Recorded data
※

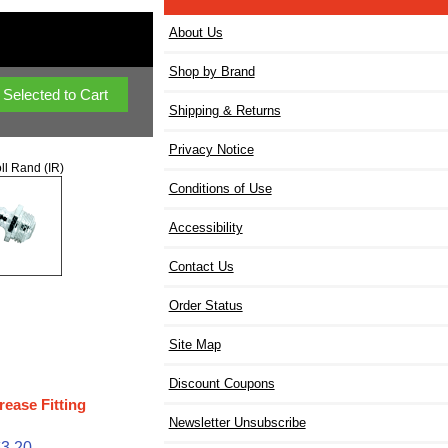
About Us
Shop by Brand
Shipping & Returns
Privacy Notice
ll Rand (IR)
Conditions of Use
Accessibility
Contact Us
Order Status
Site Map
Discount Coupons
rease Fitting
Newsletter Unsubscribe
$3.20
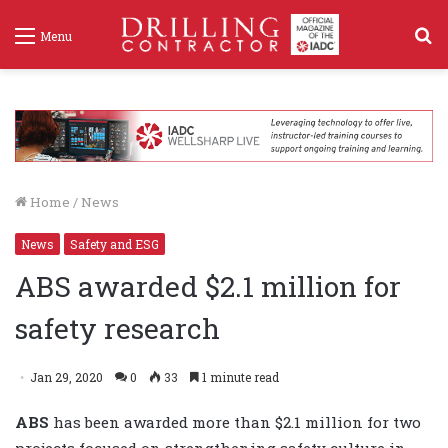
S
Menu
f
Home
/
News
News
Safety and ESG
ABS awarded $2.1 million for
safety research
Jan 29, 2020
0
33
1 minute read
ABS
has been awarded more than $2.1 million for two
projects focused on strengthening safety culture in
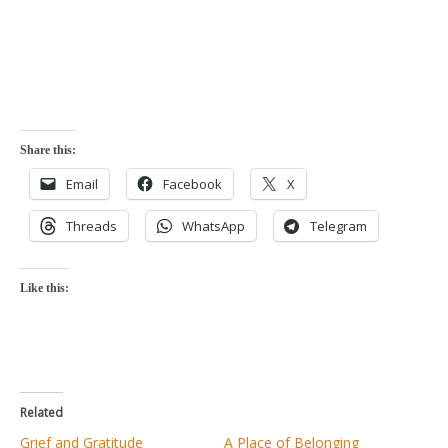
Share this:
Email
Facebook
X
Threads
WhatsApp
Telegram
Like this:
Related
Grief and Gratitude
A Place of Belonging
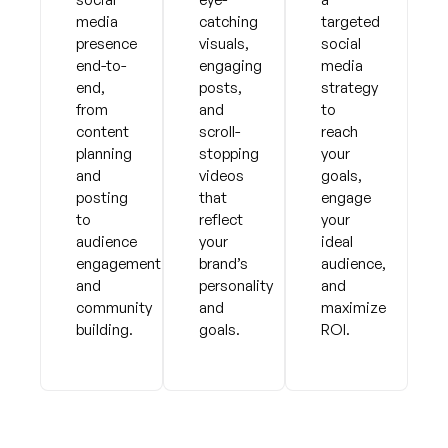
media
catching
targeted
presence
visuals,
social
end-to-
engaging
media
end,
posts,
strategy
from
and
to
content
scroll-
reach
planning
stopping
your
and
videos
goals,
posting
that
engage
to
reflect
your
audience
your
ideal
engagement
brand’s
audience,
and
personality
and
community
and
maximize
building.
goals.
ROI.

※

Which lines above contain the word "awarded"? Copy all of them.

# WRITTEN ANSWER:
ABS awarded $2.1 million for
has been awarded more than $2.1 million for two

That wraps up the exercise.